This article is part of our reviews of AI research papers, a series of posts that explore the latest findings in artificial intelligence.
One of the key challenges of deep reinforcement learning models—the kind of AI systems that have mastered Go, StarCraft 2, and other games—is their inability to generalize their capabilities beyond their training domain. This limit makes it very hard to apply these systems to real-world settings, where situations are much more complicated and unpredictable than the environments where AI models are trained.
But scientists at AI research lab DeepMind claim to have taken the “first steps to train an agent capable of playing many different games without needing human interaction data,” according to a blog post about their new “open-ended learning” initiative. Their new project includes a 3D environment with realistic dynamics and deep reinforcement learning agents that can learn to solve a wide range of challenges.
The new system, according to DeepMind’s AI researchers, is an “important step toward creating more general agents with the flexibility to adapt rapidly within constantly changing environments.”
The paper’s findings show some impressive advances in applying reinforcement learning to complicated problems. But they are also a reminder of how far current systems are from achieving the kind of general intelligence capabilities that the AI community has been coveting for decades.
The brittleness of deep reinforcement learning
The key advantage of reinforcement learning is its ability to develop behavior by taking actions and getting feedback, similar to the way humans and animals learn by interacting with their environment. Some scientists describe reinforcement learning as “the first computational theory of intelligence.”
The combination of reinforcement learning and deep neural networks, known as deep reinforcement learning, has been at the heart of many advances in AI, including DeepMind’s famous AlphaGo and AlphaStar models. In both cases, the AI systems were able to outmatch human world champions at their respective games.
But reinforcement learning systems are also notoriously renowned for their lack of flexibility. For example, a reinforcement learning model that can play StarCraft 2 at an expert level won’t be able to play a game with similar mechanics (e.g., Warcraft 3) at any level of competency. Even slight changes to the original game will considerably degrade the AI model’s performance.
“These agents are often constrained to play only the games they were trained for – whilst the exact instantiation of the game may vary (e.g. the layout, initial conditions, opponents) the goals the agents must satisfy remain the same between training and testing. Deviation from this can lead to catastrophic failure of the agent,” DeepMind’s researchers write in a paper that provides the full details on their open-ended learning.

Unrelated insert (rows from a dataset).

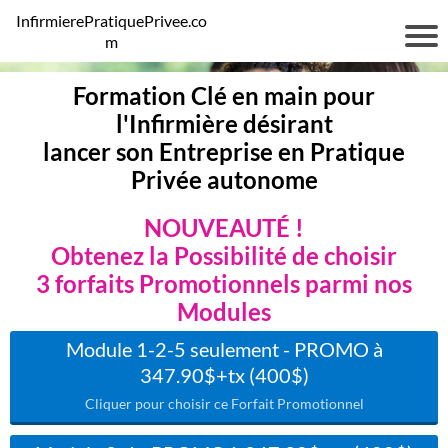
InfirmierePratiquePrivee.co
m
Formation Clé en main pour
l'Infirmière désirant
lancer son Entreprise en Pratique
Privée autonome
NOUVEAUTÉ !
Obtenez la Possibilité de choisir
3 forfaits Promotionnels parmi nos
Modules
Module 1-2-5 seulement - PROMO à
347.90$+tx (400$)
Cliquer pour choisir ce Forfait Promotionnel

Humans, on the other hand, are very good at transferring knowledge across domains.
The XLand environment
The goal of DeepMind’s new project was to create “an artificial agent whose behaviour generalises beyond the set of games it was trained on.”
To this end, the team created XLand, an engine that can generate 3D environments composed of static topology and moveable objects. The game engine simulates rigid-body physics and allows players to use the objects in various ways (e.g., create ramps, block paths, etc.).
XLand is a rich environment in which you can train agents on a virtually unlimited number of tasks. One of the main advantages of XLand is the capability to use programmatic rules to automatically generate a vast array of environments and challenges to train AI agents. This addresses one of the key challenges of machine learning systems, which often require vast amounts of manually curated training data.
According to the blog post, the researchers created “billions of tasks in XLand, across varied games, worlds, and players.” The games include very simple goals such as finding objects to more complex settings in which the AI agents much weigh the benefits and tradeoffs of different rewards. Some of the games include cooperation or competition elements involving multiple agents.
Deep reinforcement learning
DeepMind uses deep reinforcement learning and a few clever tricks to create AI agents that can thrive in the XLand environment.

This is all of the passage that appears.